Cross-border assessments are an important part of MA’s business operations. So that’s always one place to watch for their earnings, to see if they can keep up the healthy pace of growth. Of course, as we saw in Q2, there was healthy growth across all segments of their business, which certainly puts MA in a healthy position.
Earlier this year, they noted that demand “remained robust,” and we’ve seen that come through in the numbers since.
As they highlighted in the prior Q2 call, cross-border travel is well above the pre-pandemic levels now.
Cross-border travel continues to show strength, reaching 154% of 2019 levels in the second quarter. We remain well positioned to capitalize on this trend with our travel-oriented portfolios and our initiatives in areas like loyalty and marketing. Cross-border card-not-present ex travel continues to hold up well.
We’re monitoring the environment closely and are ready to adjust investment levels as appropriate while maintaining focus on our key strategic priorities. As a reminder, these priorities are: one, expanding in payments; two, extending our services; and three, embracing new networks.
Fun fact: “Cross-border” comes up 48 times in the last earnings call. Just to put a bit of context on the importance of that part of the business.
Another area that is worth watching out for is on the regulatory front. This is something that pops up fairly regularly for discussions in Congress and the White House. With that, it has popped back up more recently with the Fed set to potentially lower the fee cap.

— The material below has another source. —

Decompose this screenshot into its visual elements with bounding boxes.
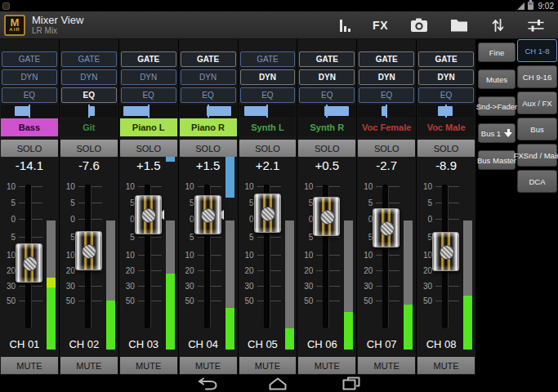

Additionally, the Credit Card Competition Act is also gathering more support as it was reintroduced. Not only is Mastercard pushing back against this for obvious reasons, but the financial institutions themselves are, too.
Regulatory changes are a regular overhang and risk of investing in this industry. No doubt, the rhetoric should heat up as we enter an election year. With it flaring up once again, it’ll be interesting to see if Mastercard has anything to note on these fronts in their earnings call.
Valuation
At a P/E of nearly 32x, one could easily say that MA is overvalued. However, history would suggest that just isn’t the case and that an even higher multiple tends to be the norm.
The company trades at a multiple premium due to the solid strength in earnings we saw above (and with the outlook of seeing more of the same.) The forward PEG ratio comes to 1.62, which is above the sector, but that’s after being put into the financial sector. The forward PEG ratio for the tech sector comes in at 1.71. Overall, it also tells us that MA isn’t egregiously overvalued.
Is it a slam-dunk, buy-hand-over-fist type of valuation? Absolutely not, but longer-term investors looking for a dividend growth play are set to be richly rewarded over time. And sometimes, that means buying at a premium when you are looking at such a solid company.
Conclusion
MA is looking to post their earnings later this week. History suggests they are ready to announce another top and bottom-line beat. Cross-border travel is still looking robust, and that’s one of the main focuses of MA and its continued growth. Travel has remained robust even while the Fed is trying to slow down the economy. Even outside of travel, consumers have remained resilient, continuing to swipe their Mastercard credit and debit cards.
Analyst’s Disclosure: I/we have a beneficial long position in the shares of MA either through stock ownership, options, or other derivatives. I wrote this article myself, and it expresses my own opinions. I am not receiving compensation for it (other than from Seeking Alpha). I have no business relationship with any company whose stock is mentioned in this article.